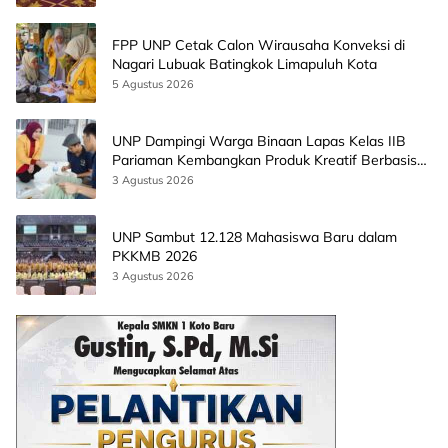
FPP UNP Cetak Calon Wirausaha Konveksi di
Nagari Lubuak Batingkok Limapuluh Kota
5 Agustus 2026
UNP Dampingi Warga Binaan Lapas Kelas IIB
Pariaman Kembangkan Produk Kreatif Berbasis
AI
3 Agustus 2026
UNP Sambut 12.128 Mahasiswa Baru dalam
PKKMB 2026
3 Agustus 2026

++++

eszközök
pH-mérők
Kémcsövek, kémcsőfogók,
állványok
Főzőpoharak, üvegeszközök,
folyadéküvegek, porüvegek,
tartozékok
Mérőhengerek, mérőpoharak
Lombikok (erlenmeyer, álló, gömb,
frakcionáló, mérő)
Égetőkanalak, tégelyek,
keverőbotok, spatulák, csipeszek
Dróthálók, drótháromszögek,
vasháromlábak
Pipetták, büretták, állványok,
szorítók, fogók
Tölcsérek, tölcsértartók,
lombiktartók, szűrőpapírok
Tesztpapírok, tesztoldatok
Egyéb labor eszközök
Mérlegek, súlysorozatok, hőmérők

++++

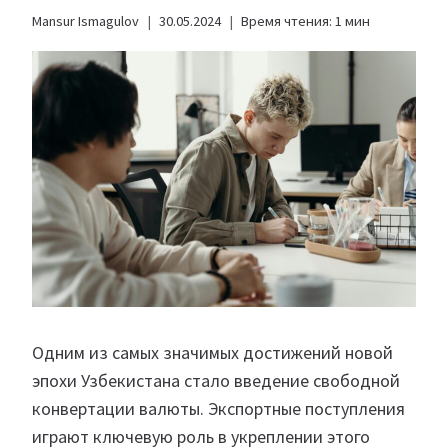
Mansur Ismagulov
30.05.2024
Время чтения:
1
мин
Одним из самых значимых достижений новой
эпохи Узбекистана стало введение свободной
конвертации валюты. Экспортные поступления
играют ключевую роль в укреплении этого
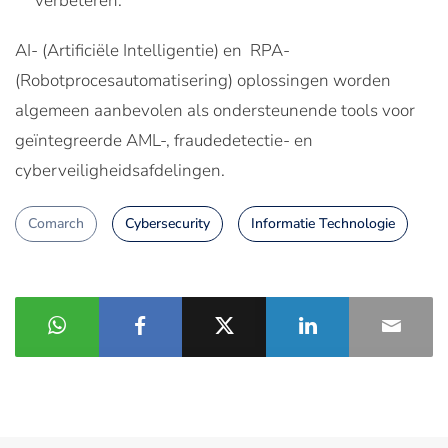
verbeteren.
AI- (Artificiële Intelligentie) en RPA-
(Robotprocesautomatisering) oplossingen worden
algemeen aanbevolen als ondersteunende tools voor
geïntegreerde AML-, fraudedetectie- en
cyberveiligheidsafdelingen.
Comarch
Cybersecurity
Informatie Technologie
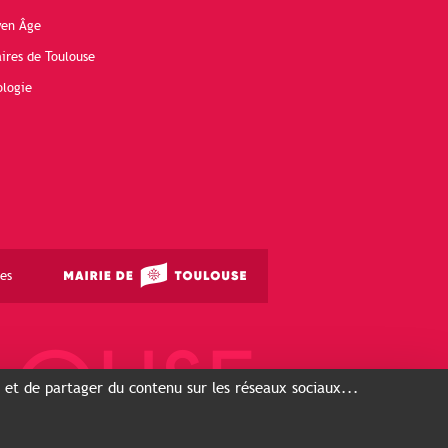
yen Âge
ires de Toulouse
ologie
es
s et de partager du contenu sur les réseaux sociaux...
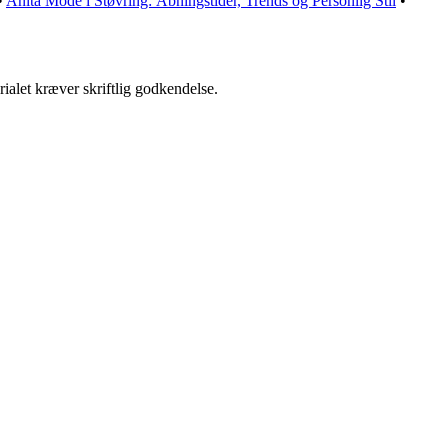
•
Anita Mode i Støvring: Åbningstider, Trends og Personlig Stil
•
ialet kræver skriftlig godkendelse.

++++

WHAT TO DO: Wherever a line in the data above contains the word "állványok", copy that line.

SOLUTION FOR THIS EXERCISE:
állványok
Pipetták, büretták, állványok,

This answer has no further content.